#### Task:
Whenever a line in the entries below contains "приложимо", copy that line.

#### Data in this exercise:
Start of Block

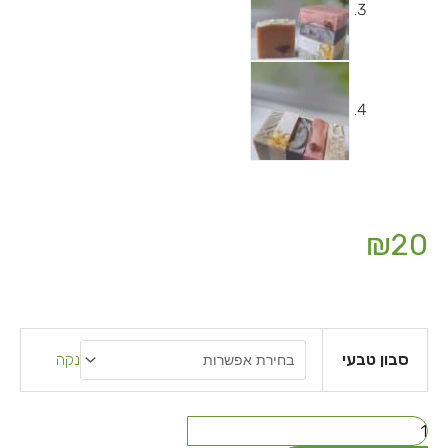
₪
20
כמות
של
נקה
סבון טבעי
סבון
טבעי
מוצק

End of Block
Start of Block

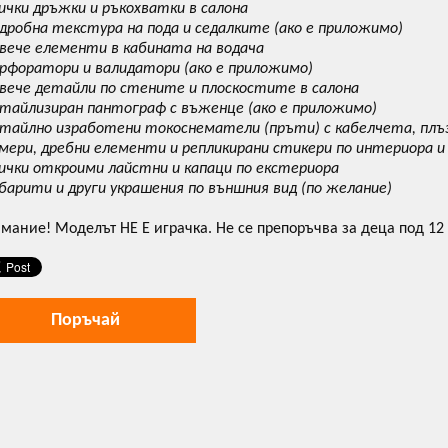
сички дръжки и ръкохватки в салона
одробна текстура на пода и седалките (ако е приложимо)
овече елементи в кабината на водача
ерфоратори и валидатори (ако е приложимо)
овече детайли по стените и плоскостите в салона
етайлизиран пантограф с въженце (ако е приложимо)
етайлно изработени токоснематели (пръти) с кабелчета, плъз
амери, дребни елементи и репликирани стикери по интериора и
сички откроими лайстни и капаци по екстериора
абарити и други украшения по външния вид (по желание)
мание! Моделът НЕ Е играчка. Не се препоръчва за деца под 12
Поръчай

End of Block

#### Answer section:
одробна текстура на пода и седалките (ако е приложимо)
ерфоратори и валидатори (ако е приложимо)
етайлизиран пантограф с въженце (ако е приложимо)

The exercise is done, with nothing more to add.